今回は、フクロモモンガの繊維による絞扼壊死について紹介していこうと思います。
〈症状〉
繊維などが手や足に絡まったことにより絞扼が生じると、
手足の腫れや歩行異常などが認められる場合があります。
また、絞扼してから時間が経ってしまうと組織の壊死が生じる場合もあり、
自咬してしまうと、さらに傷口が悪化してしまう場合もあります。
〈原因〉
多くの場合では、ケージ内に入れている布製品の繊維が体に絡まることによって起こります。

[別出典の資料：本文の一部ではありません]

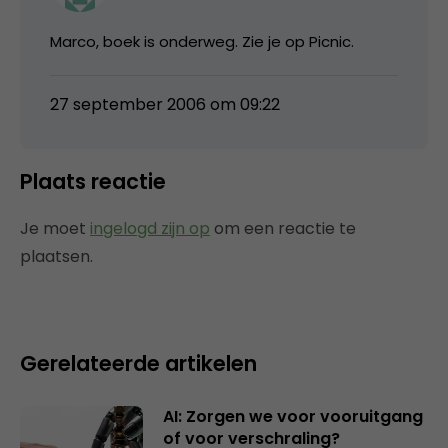
Marco, boek is onderweg. Zie je op Picnic.
27 september 2006 om 09:22
Plaats reactie
Je moet
ingelogd zijn op
om een reactie te
plaatsen.
Gerelateerde artikelen
AI: Zorgen we voor vooruitgang
of voor verschraling?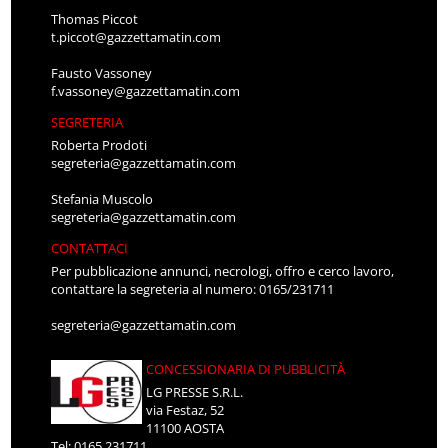
Thomas Piccot
t.piccot@gazzettamatin.com
Fausto Vassoney
f.vassoney@gazzettamatin.com
SEGRETERIA
Roberta Prodoti
segreteria@gazzettamatin.com
Stefania Muscolo
segreteria@gazzettamatin.com
CONTATTACI
Per pubblicazione annunci, necrologi, offro e cerco lavoro,
contattare la segreteria al numero: 0165/231711
segreteria@gazzettamatin.com
CONCESSIONARIA DI PUBBLICITÀ
LG PRESSE S.R.L.
via Festaz, 52
11100 AOSTA
Tel: 0165.231711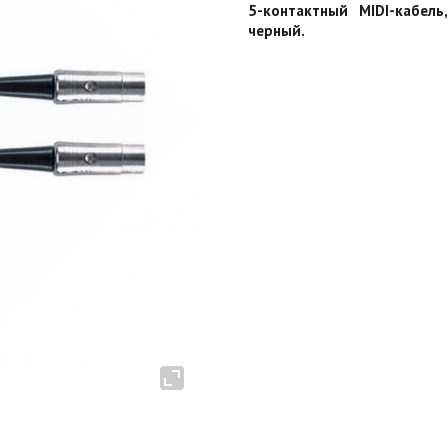
5-контактный MIDI-кабель
черный.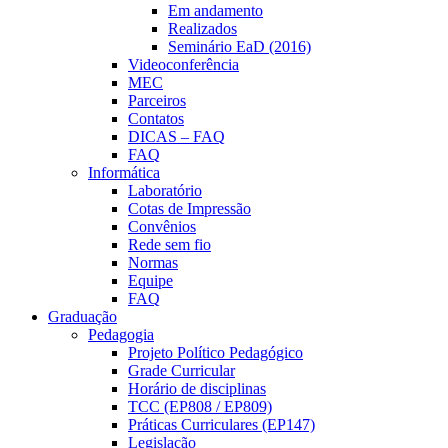
Em andamento
Realizados
Seminário EaD (2016)
Videoconferência
MEC
Parceiros
Contatos
DICAS – FAQ
FAQ
Informática
Laboratório
Cotas de Impressão
Convênios
Rede sem fio
Normas
Equipe
FAQ
Graduação
Pedagogia
Projeto Político Pedagógico
Grade Curricular
Horário de disciplinas
TCC (EP808 / EP809)
Práticas Curriculares (EP147)
Legislação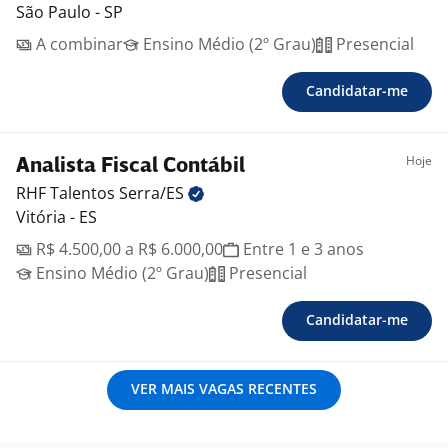
São Paulo - SP
A combinar
Ensino Médio (2º Grau)
Presencial
Candidatar-me
Hoje
Analista Fiscal Contábil
RHF Talentos
Serra/ES
Vitória - ES
R$ 4.500,00 a R$ 6.000,00
Entre 1 e 3 anos
Ensino Médio (2º Grau)
Presencial
Candidatar-me
VER MAIS VAGAS RECENTES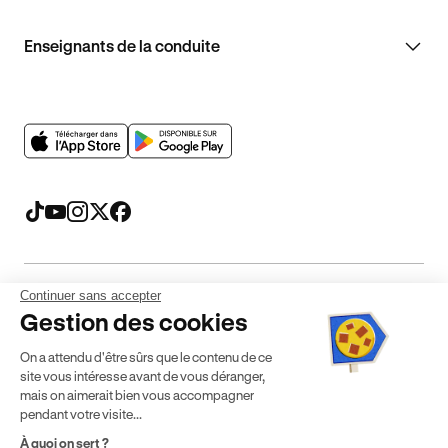
Enseignants de la conduite
Continuer sans accepter
Mentions légales
CGV
CGU
Politique de confidentialité
Gestion des cookies
Politique de cookies
Gérer mes cookies
On a attendu d'être sûrs que le contenu de ce
* Détail des conditions de nos offres
site vous intéresse avant de vous déranger,
mais on aimerait bien vous accompagner
pendant votre visite...
Politique de prix : nos prix varient en fonction de votre
À quoi on sert ?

このため、ケージ内に入れる布製品にほつれがないかどうかなどを確認する必要があります。
〈診断〉
特に手足など、体のどこかに糸が絡まっていないかを身体検査で確認していきます。
また、絞扼してから時間が経過していると、絞扼部から壊死が起こる可能性もあります。
これは繊維による絞扼によって後肢の壊死を起こし、自咬症も併発したフクロモモンガです。
絞扼と自咬によって、後肢が黒色壊死しています。
〈治療〉
絞扼部位の繊維を除去する必要があります。
絞扼してから時間が経過している場合では、組織の壊死が進んできていることもあり、
その場合は壊死部分を手術で摘出する場合もあります。
先ほどのフクロモモンガでは壊死した後肢の温存は難しく、
二次感染のリスクもあったため、後肢の断脚術を実施しました。
ケージの中に入れる布製品については、糸のほつれが無いかなどに注意をする必要があります。
また、手足に糸が絡まった状態が長引くと壊死してしまうことがあるため、
糸が絡まってとれない、糸は見えないが手足が一部腫れているといったことがあれば、
早めに来院を検討していただければと思います。